*Try it*:
Nothing should appear in the answer except the lines from the one containing "to Uses, Interactions, Regulations, and" through the end of the listing, repeated exactly.

Dataset extract START

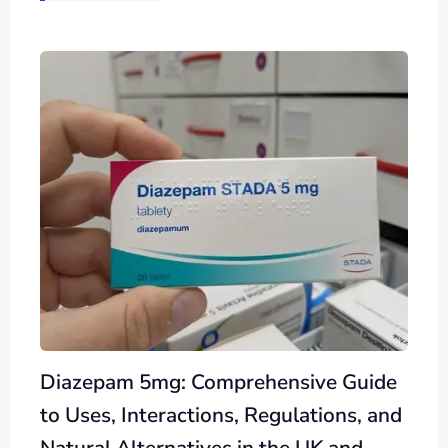
Diazepam 5mg: Comprehensive Guide
to Uses, Interactions, Regulations, and
Natural Alternatives in the UK and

Dataset extract END

*Finished task*:
to Uses, Interactions, Regulations, and
Natural Alternatives in the UK and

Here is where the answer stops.